_TASK GOAL_:
In the copy, leave out the pictures and repeat all records exactly.

DATA EXTRACTS: Begin

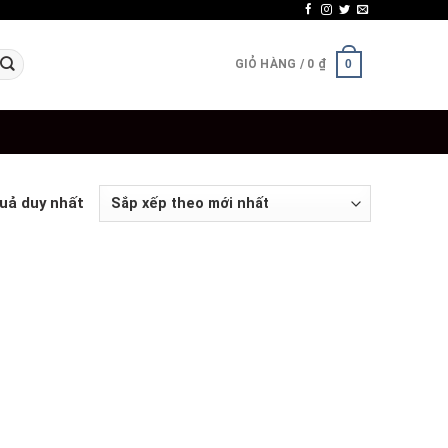
GIỎ HÀNG /
0
₫
0
quả duy nhất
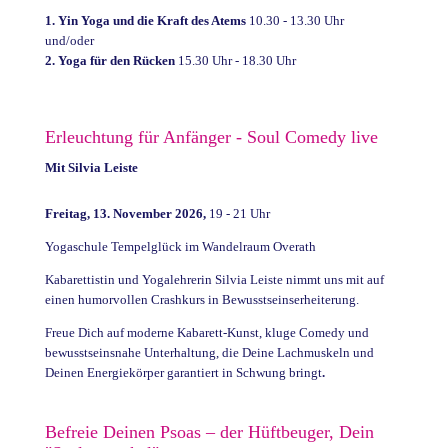
1. Yin Yoga und die Kraft des Atems
10.30 - 13.30 Uhr
und/oder
2. Y
oga für den Rücken
15.30 Uhr - 18.30 Uhr
Erleuchtung für Anfänger - Soul Comedy live
Mit Silvia Leiste
Freitag, 13. November 2026,
19 - 21 Uhr
Yogaschule Tempelglück im Wandelraum Overath
Kabarettistin und Yogalehrerin Silvia Leiste nimmt uns mit auf
einen humorvollen Crashkurs in Bewusstseinserheiterung.
Freue Dich auf moderne Kabarett-Kunst, kluge Comedy und
bewusstseinsnahe Unterhaltung, die Deine Lachmuskeln und
Deinen Energiekörper garantiert in Schwung bringt
.
Befreie Deinen Psoas – der Hüftbeuger, Dein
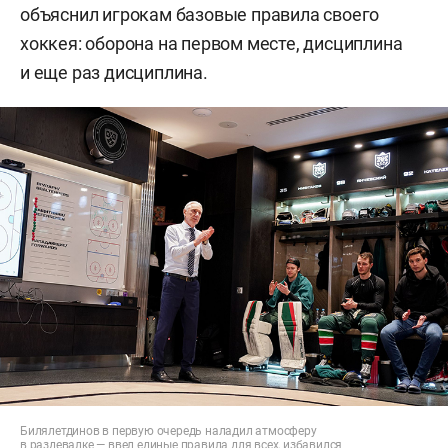
объяснил игрокам базовые правила своего
хоккея: оборона на первом месте, дисциплина
и еще раз дисциплина.
Билялетдинов в первую очередь наладил атмосферу
в раздевалке — ввел единые правила для всех, избавился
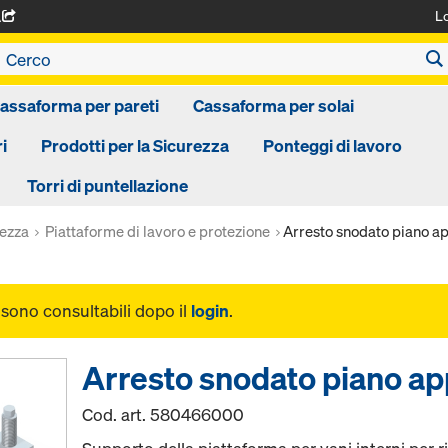
L
A
assaforma per pareti
Cassaforma per solai
i
Prodotti per la Sicurezza
Ponteggi di lavoro
Torri di puntellazione
rezza
Piattaforme di lavoro e protezione
Arresto snodato piano a
i sono consultabili dopo il
login
.
Arresto snodato piano a
Cod. art.
580466000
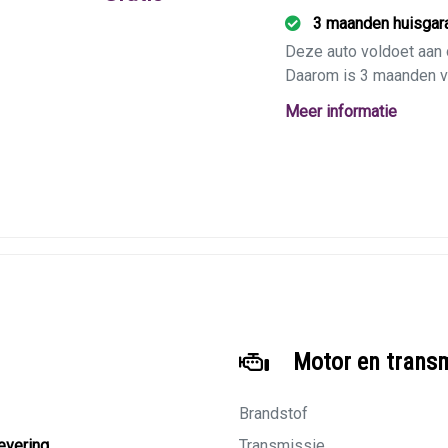
3 maanden huisgara
Deze auto voldoet aan 
Daarom is 3 maanden vo
Meer informatie
Voorafgaand wordt de 
gecontroleerd, en krijg
apk.
Motor en trans
Brandstof
levering
Transmissie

DATA EXTRACTS: End

_TASK OUTPUT_:
GIỎ HÀNG /
0
₫
0
quả duy nhất
1. Yin Yoga und die Kraft des Atems
10.30 - 13.30 Uhr
und/oder
2. Y
oga für den Rücken
15.30 Uhr - 18.30 Uhr
Erleuchtung für Anfänger - Soul Comedy live
Mit Silvia Leiste
Freitag, 13. November 2026,
19 - 21 Uhr
Yogaschule Tempelglück im Wandelraum Overath
Kabarettistin und Yogalehrerin Silvia Leiste nimmt uns mit auf
einen humorvollen Crashkurs in Bewusstseinserheiterung.
Freue Dich auf moderne Kabarett-Kunst, kluge Comedy und
bewusstseinsnahe Unterhaltung, die Deine Lachmuskeln und
Deinen Energiekörper garantiert in Schwung bringt
.
Befreie Deinen Psoas – der Hüftbeuger, Dein
объяснил игрокам базовые правила своего
хоккея: оборона на первом месте, дисциплина
и еще раз дисциплина.
Билялетдинов в первую очередь наладил атмосферу
в раздевалке — ввел единые правила для всех, избавился
L
A
assaforma per pareti
Cassaforma per solai
i
Prodotti per la Sicurezza
Ponteggi di lavoro
Torri di puntellazione
rezza
Piattaforme di lavoro e protezione
Arresto snodato piano a
i sono consultabili dopo il
login
.
Arresto snodato piano a
Cod. art.
580466000
3 maanden huisgara
Deze auto voldoet aan 
Daarom is 3 maanden vo
Meer informatie
Voorafgaand wordt de 
gecontroleerd, en krijg
apk.
Motor en trans
Brandstof
levering
Transmissie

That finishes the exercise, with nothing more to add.